The Eclipse 500: The Most Tested General Aviation Aircraft
The Federal Aviation Administration (FAA) began a Special Certification Review for the Eclipse 500® Very Light Jet (VLJ) on August 19, 2008. Eclipse Aviation complied fully with all FAA requirements during the certification process for the Eclipse 500. Gaining FAA Certification is an extensive undertaking, one that requires hundreds of tests and reports and thousands of testing hours conducted under the scrutiny of the FAA. There are no shortcuts, or ways to circumvent the robust processes and requirements. The rigorous process is how the FAA ensures the safety of our country's airspace and air travelers.
The Eclipse 500 is the most tested Part 23 (General Aviation) aircraft to be introduced in two decades. On average, the number of hours accumulated by a test fleet during FAA Certification is 1,100 hours. The Eclipse 500 test fleet accumulated more than 5,000 hours.
Eclipse has had no injuries or fatalities in more than 5,000 test hours, 32,000 total fleet hours, 20 months of customer shipments, and 245 delivered aircraft. No other aircraft in recent history has entered service with a better record.
The Situation
- The Eclipse 500 received FAA Certification on September 30, 2006. All new aircraft must receive certification from the FAA to be sold and operated in the United States.
- The FAA is now conducting a Special Certification Review to validate its original position that the Eclipse 500 is a safe aircraft.
- Historically, the FAA has conducted Special Certification Reviews when an aircraft's safety is brought into question, e.g., injuries or fatalities have occurred. To date, the Eclipse 500 has had no injuries or fatalities.
Designed and Tested with Safety as Top Priority
- The Eclipse 500 was designed to deliver exceptional safety and reliable performance. From its suite of avionics, to the structural makeup of the airframe, safety was the overriding tenet of Eclipse's design philosophy.

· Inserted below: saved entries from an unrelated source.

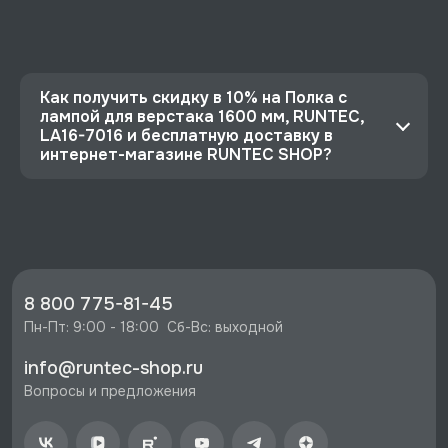
Как получить скидку в 10% на Полка с
лампой для верстака 1600 мм, RUNTEC,
LA16-7016 и бесплатную доставку в
интернет-магазине RUNTEC SHOP?
⭐️ Зарегистрируйтесь на сайте и получите
скидку 10%
🔥 Цена Полка с лампой для верстака 1600 мм,
RUNTEC, LA16-7016 со скидкой - 4770 руб.
⚡️ Бесплатная доставка в Москве, Санкт-
8 800 775-81-45
Петербурге и по РФ, если она меньше 10%
Пн-Пт: 9:00 - 18:00  Сб-Вс: выходной
стоимости заказа.
info@runtec-shop.ru
♥️ Наличие товаров, Программа лояльности,
Вопросы и предложения
экспертная поддержка.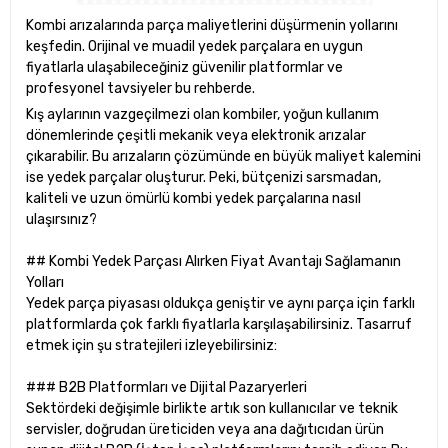
Kombi arızalarında parça maliyetlerini düşürmenin yollarını
keşfedin. Orijinal ve muadil yedek parçalara en uygun
fiyatlarla ulaşabileceğiniz güvenilir platformlar ve
profesyonel tavsiyeler bu rehberde.
Kış aylarının vazgeçilmezi olan kombiler, yoğun kullanım
dönemlerinde çeşitli mekanik veya elektronik arızalar
çıkarabilir. Bu arızaların çözümünde en büyük maliyet kalemini
ise yedek parçalar oluşturur. Peki, bütçenizi sarsmadan,
kaliteli ve uzun ömürlü kombi yedek parçalarına nasıl
ulaşırsınız?
## Kombi Yedek Parçası Alırken Fiyat Avantajı Sağlamanın
Yolları
Yedek parça piyasası oldukça geniştir ve aynı parça için farklı
platformlarda çok farklı fiyatlarla karşılaşabilirsiniz. Tasarruf
etmek için şu stratejileri izleyebilirsiniz:
### B2B Platformları ve Dijital Pazaryerleri
Sektördeki değişimle birlikte artık son kullanıcılar ve teknik
servisler, doğrudan üreticiden veya ana dağıtıcıdan ürün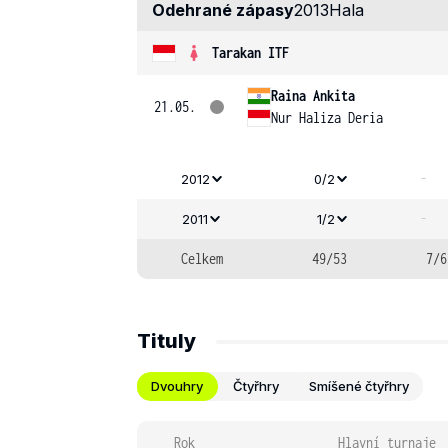
Odehrané zápasy
2013
Hala
Tarakan ITF
Raina Ankita
21.05.
Nur Haliza Deria
-
2012
0/2
-
2011
1/2
Celkem
49/53
7/6
Tituly
Dvouhry
Čtyřhry
Smíšené čtyřhry
Rok
Hlavní turnaje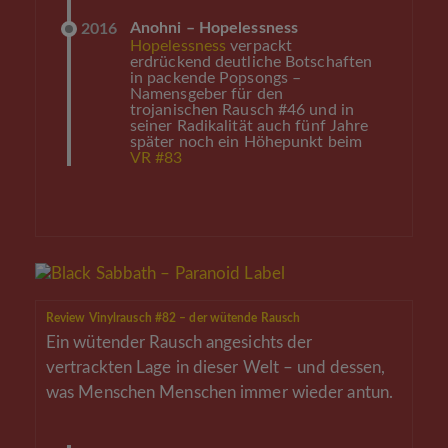
Anohni – Hopelessness
2016
Hopelessness
verpackt
erdrückend deutliche Botschaften
in packende Popsongs –
Namensgeber für den
trojanischen Rausch #46 und in
seiner Radikalität auch fünf Jahre
später noch ein Höhepunkt beim
VR #83
Review Vinylrausch #82 – der wütende Rausch
Ein wütender Rausch angesichts der
vertrackten Lage in dieser Welt – und dessen,
was Menschen Menschen immer wieder antun.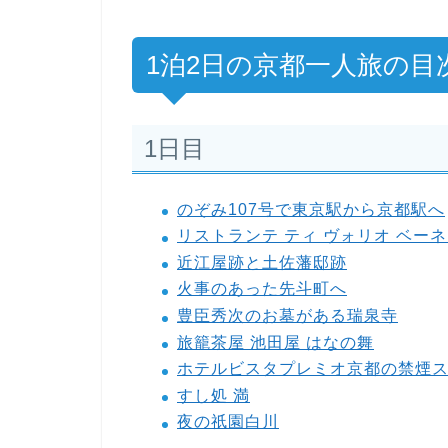
1泊2日の京都一人旅の目
1日目
のぞみ107号で東京駅から京都駅へ
リストランテ ティ ヴォリオ ベーネ（Ris
近江屋跡と土佐藩邸跡
火事のあった先斗町へ
豊臣秀次のお墓がある瑞泉寺
旅籠茶屋 池田屋 はなの舞
ホテルビスタプレミオ京都の禁煙
すし処 満
夜の祇園白川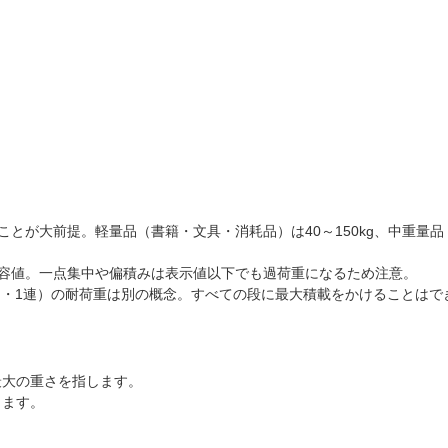
とが大前提。軽量品（書籍・文具・消耗品）は40～150kg、中重量品（
容値。一点集中や偏積みは表示値以下でも過荷重になるため注意。
台・1連）の耐荷重は別の概念。すべての段に最大積載をかけることはで
最大の重さ
を指します。
ります。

- The Eclipse 500 includes standard safety features that historically were available only on aircraft costing millions more, including: autothrottle; color weather radar; a dual-redundant flight management system with sophisticated aircraft performance computer; and "smart" electronic checklists and an intelligent crew alert system.

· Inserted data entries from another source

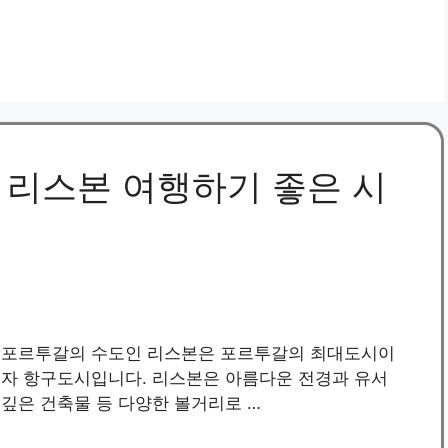
: 리스본 여행하기 좋은 시
포르투갈의 수도인 리스본은 포르투갈의 최대도시이
자 항구도시입니다. 리스본은 아름다운 전경과 유서
깊은 건축물 등 다양한 볼거리로 …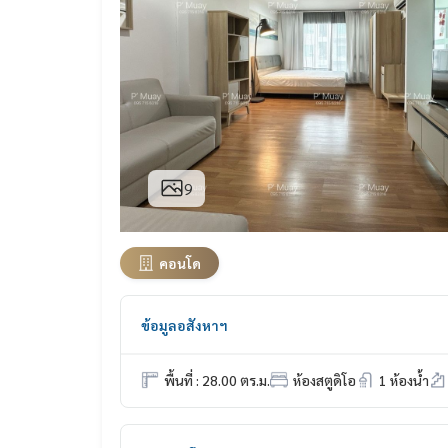
9
คอนโด
ข้อมูลอสังหาฯ
พื้นที่ : 28.00 ตร.ม.
ห้องสตูดิโอ
1 ห้องน้ำ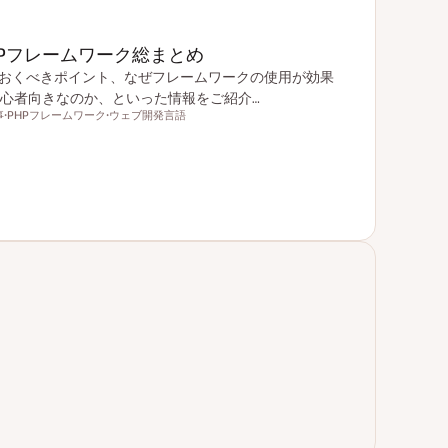
HPフレームワーク総まとめ
ておくべきポイント、なぜフレームワークの使用が効果
心者向きなのか、といった情報をご紹介…
事
PHPフレームワーク
ウェブ開発言語
ト
ト
ピ
ピ
ッ
ッ
ク
ク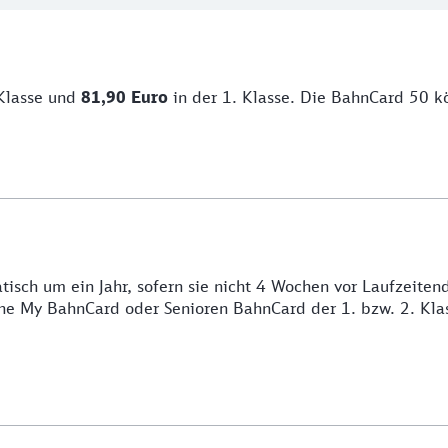
Klasse und
81,90 Euro
in der 1. Klasse. Die BahnCard 50 k
isch um ein Jahr, sofern sie nicht 4 Wochen vor Laufzeitend
ne My BahnCard oder Senioren BahnCard der 1. bzw. 2. Kla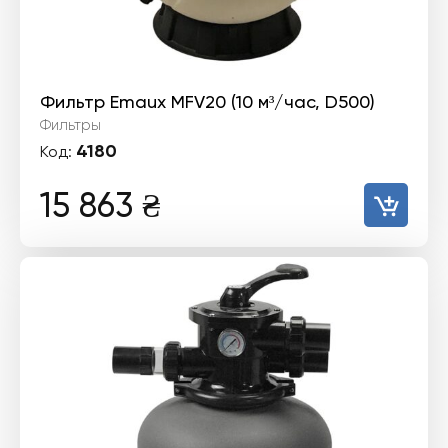
Фильтр Emaux MFV20 (10 м³/час, D500)
Фильтры
4180
Код:
15 863
₴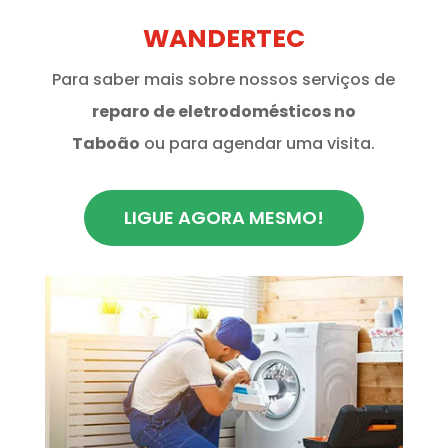
WANDERTEC
Para saber mais sobre nossos serviços de
reparo de eletrodomésticos no
Taboão
ou para agendar uma visita.
LIGUE AGORA MESMO!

- The Eclipse 500 exceeded FAA requirements during FAA Static Testing in 2005. A distributed load was applied to the airframe to validate that the aircraft meets the FAA requirements for structural integrity. Eclipse 500 static tests included limit loads, which are the highest loads the aircraft would ever expect to experience, as well as ultimate loads, which represent 1.5 times the limit loads. The airframe accomplished all test points on the first pass, testament to the structural integrity of the airframe.
- As a result of all the above, the Eclipse 500 marks the safest introduction into service of any new airplane in 20 years. The Eclipse 500 fleet has accumulated more than 32,000 total fleet hours of operation, all with no injuries or fatalities. Eclipse believes this performance is unprecedented in general aviation.
Our Cooperation with the FAA
- Eclipse and the FAA were partners in the certification process for the Eclipse 500 to ensure all requirements were met, and the Eclipse 500 entered service meeting or exceeding FAA safety requirements.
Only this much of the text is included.